A estas alturas, me parece absurdo defender una lengua como expresión o fundamento de una nación. Lo grave de la ofensiva nacionalista contra la enseñanza del castellano no está en el peligro de fragmentación, sino en la mutilación mental a los escolares, privados de una cultura definida por las destrezas letradas, y no por la alfarería ni por las danzas regionales.

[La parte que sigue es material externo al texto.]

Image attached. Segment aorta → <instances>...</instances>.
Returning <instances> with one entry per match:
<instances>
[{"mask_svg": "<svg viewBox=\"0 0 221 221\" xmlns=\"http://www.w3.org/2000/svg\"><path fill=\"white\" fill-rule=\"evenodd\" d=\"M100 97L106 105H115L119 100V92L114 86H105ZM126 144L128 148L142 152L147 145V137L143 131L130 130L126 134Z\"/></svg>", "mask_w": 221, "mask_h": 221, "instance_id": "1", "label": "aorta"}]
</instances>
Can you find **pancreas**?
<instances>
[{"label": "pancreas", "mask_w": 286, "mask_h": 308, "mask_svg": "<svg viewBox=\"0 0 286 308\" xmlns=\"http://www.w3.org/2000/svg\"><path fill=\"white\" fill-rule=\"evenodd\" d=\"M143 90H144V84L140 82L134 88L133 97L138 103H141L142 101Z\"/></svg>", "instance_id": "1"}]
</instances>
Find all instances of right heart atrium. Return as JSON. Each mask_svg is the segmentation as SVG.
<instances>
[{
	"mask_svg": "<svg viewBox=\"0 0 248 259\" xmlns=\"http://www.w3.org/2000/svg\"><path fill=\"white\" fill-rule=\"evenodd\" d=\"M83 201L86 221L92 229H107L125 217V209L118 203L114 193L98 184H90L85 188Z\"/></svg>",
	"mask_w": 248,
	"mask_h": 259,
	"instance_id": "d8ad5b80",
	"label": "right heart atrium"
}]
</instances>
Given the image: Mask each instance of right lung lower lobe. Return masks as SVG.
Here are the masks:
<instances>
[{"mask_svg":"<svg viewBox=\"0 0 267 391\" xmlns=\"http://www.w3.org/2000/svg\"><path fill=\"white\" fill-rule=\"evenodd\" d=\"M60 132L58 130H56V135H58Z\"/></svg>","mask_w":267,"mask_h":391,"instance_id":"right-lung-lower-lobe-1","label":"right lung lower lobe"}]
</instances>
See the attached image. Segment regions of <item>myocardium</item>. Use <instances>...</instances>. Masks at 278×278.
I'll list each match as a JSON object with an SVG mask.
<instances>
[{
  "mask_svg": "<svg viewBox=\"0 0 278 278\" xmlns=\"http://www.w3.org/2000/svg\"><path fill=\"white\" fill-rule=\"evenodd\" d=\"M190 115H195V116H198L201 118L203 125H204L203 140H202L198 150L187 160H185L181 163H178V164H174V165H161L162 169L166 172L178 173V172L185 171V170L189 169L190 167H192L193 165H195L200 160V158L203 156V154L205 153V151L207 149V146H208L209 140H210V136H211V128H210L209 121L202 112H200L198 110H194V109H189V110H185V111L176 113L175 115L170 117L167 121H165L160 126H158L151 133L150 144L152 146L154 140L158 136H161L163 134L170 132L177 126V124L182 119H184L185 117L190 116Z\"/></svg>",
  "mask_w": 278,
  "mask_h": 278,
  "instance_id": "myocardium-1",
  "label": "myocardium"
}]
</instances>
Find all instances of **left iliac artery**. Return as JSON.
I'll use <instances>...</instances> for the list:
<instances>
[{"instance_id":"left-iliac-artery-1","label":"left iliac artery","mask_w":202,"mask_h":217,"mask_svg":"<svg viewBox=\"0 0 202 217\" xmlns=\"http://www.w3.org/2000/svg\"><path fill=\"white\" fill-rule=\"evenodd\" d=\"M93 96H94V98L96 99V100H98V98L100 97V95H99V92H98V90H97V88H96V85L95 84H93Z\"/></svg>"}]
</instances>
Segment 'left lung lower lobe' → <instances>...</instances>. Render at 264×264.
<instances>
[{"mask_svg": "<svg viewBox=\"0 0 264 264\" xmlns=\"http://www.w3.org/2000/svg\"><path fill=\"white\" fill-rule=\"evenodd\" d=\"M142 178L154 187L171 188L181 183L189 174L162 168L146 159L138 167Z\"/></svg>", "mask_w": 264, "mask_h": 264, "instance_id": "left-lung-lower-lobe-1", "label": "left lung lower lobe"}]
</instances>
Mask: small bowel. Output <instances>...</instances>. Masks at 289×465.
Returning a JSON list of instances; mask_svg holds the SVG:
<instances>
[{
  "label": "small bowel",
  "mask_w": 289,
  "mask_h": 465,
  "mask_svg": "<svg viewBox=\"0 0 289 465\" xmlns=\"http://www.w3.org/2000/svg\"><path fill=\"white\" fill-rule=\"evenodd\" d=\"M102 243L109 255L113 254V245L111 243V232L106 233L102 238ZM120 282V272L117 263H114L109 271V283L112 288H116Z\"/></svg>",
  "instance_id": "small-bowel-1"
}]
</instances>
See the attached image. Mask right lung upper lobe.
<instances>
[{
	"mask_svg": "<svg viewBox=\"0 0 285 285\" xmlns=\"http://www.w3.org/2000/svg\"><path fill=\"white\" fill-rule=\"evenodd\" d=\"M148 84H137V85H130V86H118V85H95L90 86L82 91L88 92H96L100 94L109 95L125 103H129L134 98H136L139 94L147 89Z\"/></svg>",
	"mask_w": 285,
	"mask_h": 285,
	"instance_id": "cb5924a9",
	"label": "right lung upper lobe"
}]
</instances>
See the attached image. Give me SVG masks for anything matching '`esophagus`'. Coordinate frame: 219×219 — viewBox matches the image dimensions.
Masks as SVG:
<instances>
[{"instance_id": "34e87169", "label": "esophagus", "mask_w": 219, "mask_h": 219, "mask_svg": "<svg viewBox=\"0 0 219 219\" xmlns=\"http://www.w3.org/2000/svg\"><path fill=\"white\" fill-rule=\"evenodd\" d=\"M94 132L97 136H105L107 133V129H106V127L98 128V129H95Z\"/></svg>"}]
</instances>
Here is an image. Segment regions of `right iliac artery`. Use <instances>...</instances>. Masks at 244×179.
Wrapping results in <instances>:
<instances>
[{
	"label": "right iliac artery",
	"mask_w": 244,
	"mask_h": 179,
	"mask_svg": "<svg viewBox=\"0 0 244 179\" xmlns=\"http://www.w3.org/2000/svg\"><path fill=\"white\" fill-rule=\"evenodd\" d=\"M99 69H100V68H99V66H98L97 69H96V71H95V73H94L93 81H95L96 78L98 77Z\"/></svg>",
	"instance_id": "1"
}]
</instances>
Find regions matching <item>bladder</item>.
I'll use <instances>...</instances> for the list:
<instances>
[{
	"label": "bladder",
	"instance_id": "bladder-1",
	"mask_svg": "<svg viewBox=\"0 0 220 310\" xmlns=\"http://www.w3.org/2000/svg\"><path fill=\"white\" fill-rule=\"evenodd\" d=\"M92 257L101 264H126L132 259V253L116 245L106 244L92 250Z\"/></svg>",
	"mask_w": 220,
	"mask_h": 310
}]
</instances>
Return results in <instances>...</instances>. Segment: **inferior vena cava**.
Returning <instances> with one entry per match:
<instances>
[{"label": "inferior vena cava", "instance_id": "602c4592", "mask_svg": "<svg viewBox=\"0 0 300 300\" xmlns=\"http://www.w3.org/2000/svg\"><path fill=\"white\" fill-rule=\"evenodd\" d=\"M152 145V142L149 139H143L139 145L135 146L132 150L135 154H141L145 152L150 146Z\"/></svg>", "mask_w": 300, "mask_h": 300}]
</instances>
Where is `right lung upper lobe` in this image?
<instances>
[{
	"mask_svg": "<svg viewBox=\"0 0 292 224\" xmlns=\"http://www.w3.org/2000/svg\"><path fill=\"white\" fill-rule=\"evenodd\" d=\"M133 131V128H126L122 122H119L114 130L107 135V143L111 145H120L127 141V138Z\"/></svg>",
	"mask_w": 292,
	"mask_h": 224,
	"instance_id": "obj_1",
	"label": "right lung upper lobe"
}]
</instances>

Cuando voy a Barcelona o a Valencia, me cuesta encontrar libros en catalán. No quiero decir que no los haya, pero, en las librerías, la sección en lengua catalana suele ser marginal respecto a la de los libros en castellano, y esto sucede incluso en las marcadamente catalanistas. En Bilbao o Santiago, la proporción de títulos en eusquera y gallego es aún menor. Tal circunstancia me disgusta, porque la literatura en estas lenguas me interesa, y deploro no dar con secciones bien abastecidas en ciudades donde uno esperaría oferta abundante de la misma.

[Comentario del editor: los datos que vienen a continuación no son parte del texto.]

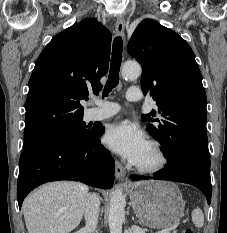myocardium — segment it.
I'll list each match as a JSON object with an SVG mask.
<instances>
[{
  "instance_id": "obj_1",
  "label": "myocardium",
  "mask_w": 227,
  "mask_h": 233,
  "mask_svg": "<svg viewBox=\"0 0 227 233\" xmlns=\"http://www.w3.org/2000/svg\"><path fill=\"white\" fill-rule=\"evenodd\" d=\"M148 145L153 149L156 155V162L152 165H140L136 163L134 164V168L141 174L154 175L165 169L168 164V156L165 149L158 141L150 140Z\"/></svg>"
}]
</instances>
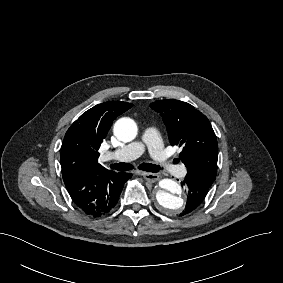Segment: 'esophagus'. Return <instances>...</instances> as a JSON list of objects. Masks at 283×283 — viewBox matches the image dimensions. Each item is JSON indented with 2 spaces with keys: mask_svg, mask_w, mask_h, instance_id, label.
<instances>
[{
  "mask_svg": "<svg viewBox=\"0 0 283 283\" xmlns=\"http://www.w3.org/2000/svg\"><path fill=\"white\" fill-rule=\"evenodd\" d=\"M137 174L143 176L147 181L149 182H156L159 180V175L156 173H151V172H143V171H137Z\"/></svg>",
  "mask_w": 283,
  "mask_h": 283,
  "instance_id": "esophagus-1",
  "label": "esophagus"
}]
</instances>
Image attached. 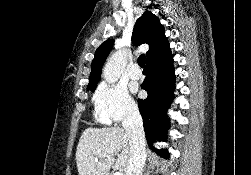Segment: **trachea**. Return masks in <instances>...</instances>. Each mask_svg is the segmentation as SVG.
<instances>
[{
    "label": "trachea",
    "mask_w": 251,
    "mask_h": 175,
    "mask_svg": "<svg viewBox=\"0 0 251 175\" xmlns=\"http://www.w3.org/2000/svg\"><path fill=\"white\" fill-rule=\"evenodd\" d=\"M145 55H140L138 58V64L140 65L141 68L145 66Z\"/></svg>",
    "instance_id": "3493384b"
}]
</instances>
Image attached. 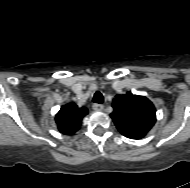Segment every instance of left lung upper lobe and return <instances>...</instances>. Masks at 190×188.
<instances>
[{"label": "left lung upper lobe", "instance_id": "1", "mask_svg": "<svg viewBox=\"0 0 190 188\" xmlns=\"http://www.w3.org/2000/svg\"><path fill=\"white\" fill-rule=\"evenodd\" d=\"M114 111L110 114L120 133L131 132L145 136L156 122L152 102L144 96L127 92L113 100Z\"/></svg>", "mask_w": 190, "mask_h": 188}]
</instances>
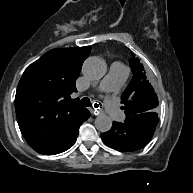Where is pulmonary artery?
Returning a JSON list of instances; mask_svg holds the SVG:
<instances>
[{"mask_svg":"<svg viewBox=\"0 0 193 193\" xmlns=\"http://www.w3.org/2000/svg\"><path fill=\"white\" fill-rule=\"evenodd\" d=\"M127 72L126 67L120 63H113L110 66L109 73L106 77L101 81L98 86V91L112 93L117 91L125 77ZM104 104L108 107V112L112 120L121 122L123 120L122 111L116 106L115 100H110L107 98L104 101Z\"/></svg>","mask_w":193,"mask_h":193,"instance_id":"1","label":"pulmonary artery"}]
</instances>
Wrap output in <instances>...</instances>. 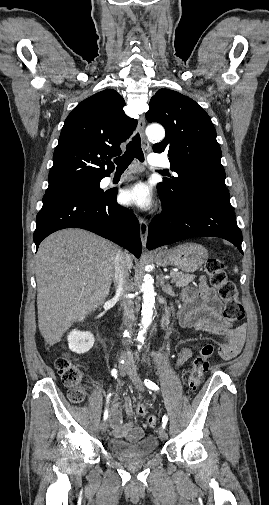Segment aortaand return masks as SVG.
<instances>
[{"label":"aorta","instance_id":"aorta-1","mask_svg":"<svg viewBox=\"0 0 269 505\" xmlns=\"http://www.w3.org/2000/svg\"><path fill=\"white\" fill-rule=\"evenodd\" d=\"M146 135L150 140L161 141L165 137V130L161 125H150L146 128ZM141 291L143 293V303L141 331L139 332L138 339L143 341L144 335L152 322L156 295L154 280L149 274L144 276Z\"/></svg>","mask_w":269,"mask_h":505}]
</instances>
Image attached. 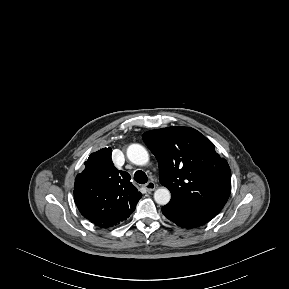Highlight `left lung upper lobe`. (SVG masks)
I'll return each instance as SVG.
<instances>
[{"label":"left lung upper lobe","instance_id":"5c2ea615","mask_svg":"<svg viewBox=\"0 0 289 289\" xmlns=\"http://www.w3.org/2000/svg\"><path fill=\"white\" fill-rule=\"evenodd\" d=\"M159 163V178L171 200L219 213L231 192V171L214 144L190 127H167L142 136Z\"/></svg>","mask_w":289,"mask_h":289}]
</instances>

No hay misterio alguno. Los dueños de estas librerías, que suelen ser nacionalistas, están sinceramente interesados en la difusión del libro en vernáculo, pero saben que sólo el libro en castellano les permitirá sobrevivir. Es lógico: la producción editorial en castellano, dirigida a un mercado internacional muy amplio, es incomparablemente más vasta y variada que la destinada a un público de lengua minoritaria. En Cataluña, Galicia y el País Vasco, quienes buscan acceder a la cultura letrada lo hacen fundamentalmente en castellano, y esto incluye a los propios escritores en catalán, gallego y eusquera, que cultivan su parcela en lo que se ha dado en llamar lengua propia, pero que consumen literatura en castellano por encima de la media de los lectores no profesionales.
En toda España, insertarse en la cultura letrada -un amigo mío, poeta en catalán, excelente como poeta y como amigo, diría «inserirse», sólo para subrayar la diferencia- requiere una formación de calidad en lengua castellana. Suprimirla y sustituirla por una inmersión escolar en cualquier lengua de minorías equivale a vedar el acceso (o dificultarlo en gran medida) a una cultura que rebase la sombra del campanario. Cuando, siendo estudiante de bachiller, quise aprender eusquera y acercarme a la literatura en esa lengua, tuve que realizar un sobreesfuerzo que me llevó muchas horas de estudio en solitario, sin guía alguno. Fui un aprendiz afortunado, porque disponía de una biblioteca familiar espléndida. Con todo, no pude evitar las carencias del autodidacta, que no estorbaron a los que, en la generación posterior a la mía, adquirieron el eusquera a través de la enseñanza formalizada. Los estudiantes actuales de Cataluña y del País Vasco se enfrentarán, si intentan remediar las deficiencias de su conocimiento del castellano, a problemas semejantes a los que yo tuve para aprender el vasco. Es cierto que no tendrán dificultad en adquirir un registro oral más o menos comprensible, a partir de la lengua de la calle, de la televisión, etcétera, pero no me refiero al uso puramente instrumental del castellano, con el que los nacionalistas parecen conformarse, sino al dominio de dicha lengua como base y requisito de una cultura sólida. Para ello no basta la lengua oral: es preciso transitar mucho tiempo por los textos. Aprender a leer, que no es lo mismo que aprender a deletrear.
A estas alturas, me parece absurdo defender una lengua como símbolo, expresión o fundamento de una nación (que, por cierto, es lo que hacen los nacionalistas). Que una lengua común no asegura una existencia nacional si falta un proyecto de vida en común, es algo perfectamente demostrado en el caso de la ex Yugoslavia, por no mirar más cerca. Lo grave de la ofensiva nacionalista contra la enseñanza del castellano no está en el peligro de fragmentación política, sino en la mutilación mental infligida a los escolares inmersos en las lenguas llamadas propias, a los que se priva del derecho de acceder a una cultura definida por las destrezas letradas, y no por la alfarería ni por las danzas regionales.
El planificador nacionalista, que además de imbécil acostumbra ser lingüista, arguye de ordinario que una buena enseñanza del inglés haría innecesario el recurso al castellano. Con independencia de que la transformación de las ikastolas en colegios británicos resultaría altamente positiva desde un punto de vista civilizado, subsistiría la necesidad del mantenimiento y desarrollo de lo adquirido, que exigiría viajes semanales a Londres (aunque, para los de Bilbao, eso nunca ha supuesto un problema).